Even more commonly, leadership adopts preferred forms of discourse around many decisions that make certain kinds of knowledges within the decision effectively impossible to represent, make it impossible to reverse-engineer how the knowledge and the decision interrelated. Penn State staff may well be demoralized by a current program of “compensation modernization”, but Penn State’s human resources team have all sorts of ways to translate any knowledge of that demoralization into something that alchemically transforms it into its opposite, or neutralizes it by discounting the source of that information. Even if “compensation modernization” is meant in the end as a project to reduce total compensation by eliminating staff positions and increasing the workload of other staff accordingly (or just plain degrading the institution’s overall functionality) there are ways for that goal to remain unspoken in those terms. You can bring persuasively documented news to any president or provost of a university or college that faculty are feeling demoralized and marginalized and they have a host of ways of dodging that information without outright refusing to hear it, and especially without having to say that that’s a goal, mission accomplished.

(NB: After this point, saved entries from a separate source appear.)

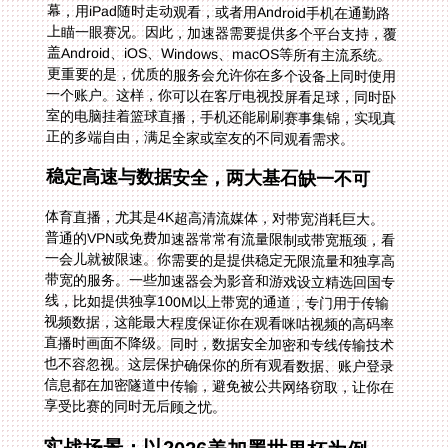
正的多端自由，满足全家或室友的不同观看需求。
稳定高速与数据安全，两大基石缺一不可
体育直播，尤其是4K超高清流媒体，对带宽消耗巨大。
普通的VPN或免费加速器常常有流量限制或带宽瓶颈，看
一会儿就被限速。你需要的是提供稳定无限流量和独享高
带宽的服务。一些加速器会为影音和游戏设立精选回国专
线，比如提供独享100M以上带宽的通道，专门用于传输
视频数据，这能最大程度保证你在观看咪咕视频的高码率
直播时画面不降级。同时，数据安全加密和专线传输技术
也不容忽视。这层保护确保你的所有观看数据、账户登录
信息都在加密隧道中传输，避免被公共网络窃取，让你在
享受比赛的同时无后顾之忧。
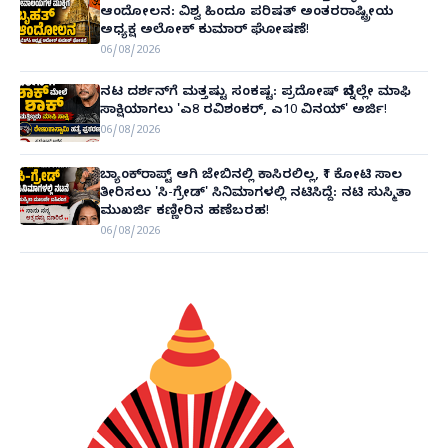
ಆಂದೋಲನ: ವಿಶ್ವ ಹಿಂದೂ ಪರಿಷತ್ ಅಂತರರಾಷ್ಟ್ರೀಯ
ಅಧ್ಯಕ್ಷ ಅಲೋಕ್ ಕುಮಾರ್ ಘೋಷಣೆ!
06/08/2026
ನಟ ದರ್ಶನ್‌ಗೆ ಮತ್ತಷ್ಟು ಸಂಕಷ್ಟ: ಪ್ರದೋಷ್ ಬೆನ್ನಲ್ಲೇ ಮಾಫಿ
ಸಾಕ್ಷಿಯಾಗಲು 'ಎ8 ರವಿಶಂಕರ್, ಎ10 ವಿನಯ್' ಅರ್ಜಿ!
06/08/2026
ಬ್ಯಾಂಕ್‌ರಾಪ್ಟ್‌ ಆಗಿ ಜೇಬಿನಲ್ಲಿ ಕಾಸಿರಲಿಲ್ಲ, ₹1 ಕೋಟಿ ಸಾಲ
ತೀರಿಸಲು 'ಸಿ-ಗ್ರೇಡ್' ಸಿನಿಮಾಗಳಲ್ಲಿ ನಟಿಸಿದ್ದೆ: ನಟಿ ಸುಸ್ಮಿತಾ
ಮುಖರ್ಜಿ ಕಣ್ಣೀರಿನ ಹಣೆಬರಹ!
06/08/2026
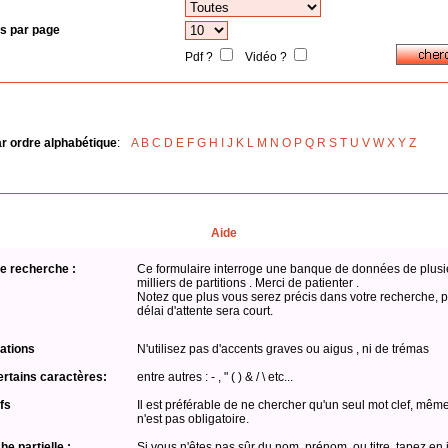
s par page
Pdf ?
Vidéo ?
ar ordre alphabétique
:
A
B
C
D
E
F
G
H
I
J
K
L
M
N
O
P
Q
R
S
T
U
V
W
X
Y
Z
Aide
e recherche :
Ce formulaire interroge une banque de données de plusi
milliers de partitions . Merci de patienter .
Notez que plus vous serez précis dans votre recherche, p
délai d'attente sera court.
ations
N'utilisez pas d'accents graves ou aigus , ni de trémas
ertains caractères:
entre autres : - , " ( ) & / \ etc...
fs
Il est préférable de ne chercher qu'un seul mot clef, même
n'est pas obligatoire.
e partielle :
Si vous n'êtes pas sûr du nom, prénom, ou titre, tapez en 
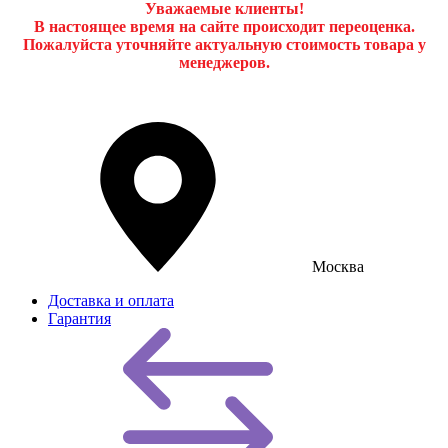
Уважаемые клиенты!
В настоящее время на сайте происходит переоценка.
Пожалуйста уточняйте актуальную стоимость товара у
менеджеров.
Москва
Доставка и оплата
Гарантия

A lot of large-scale organizations, including governments, in the age of neoliberalism approach high-level decision making as a kind of cipher: you assemble a decision by putting together several cryptographically scrambled components held by different members of a leadership team, and you do it in a way where no one is responsible for their assembly. Many decisions are like Monty Python’s Funniest Joke In the World, too dangerous to see in their entirety, with all their rationale and underlying knowledge put together as a whole.
I’m not arguing that this is something that has to be reformed about modern organizations, either, as someone who thinks that they ought to be beautifully designed conduits for raw truth pouring in from the world, alchemically turned into data and then knowledge, and then conveyed to a board room so that the most rational decision gets made. Whenever organizations do build systems of absolutely inescapable upward reporting with harsh consequences at all levels for the withholding of information, they tend to go a little mad, because the world is full of contradictions and there often aren’t any unambiguously rational decisions to make based on knowledge alone. The clear decisions rest more on values, ethics and mission, and you don’t get clarity on those by collecting more data in and about the world. If you haven’t built a strong values-driven culture (for real, not just as p.r. fluffery), better data collection (AI-aided or not) and more transparent communication up and down the hierarchy about what is known isn’t going to help with decision-making.
Farrell, Henry, Abraham Newman, and Jeremy Wallace. “Spirals of Delusion: How AI Distorts Decision-Making and Makes Dictators More Dangerous.” Foreign Affairs (New York, N.Y.) 101.5 (2022): 168–181.
Soll, Jacob. The Information Master : Jean-Baptiste Colbert’s Secret State Intelligence System. First paperback edition. Ann Arbor: University of Michigan Press, 2011.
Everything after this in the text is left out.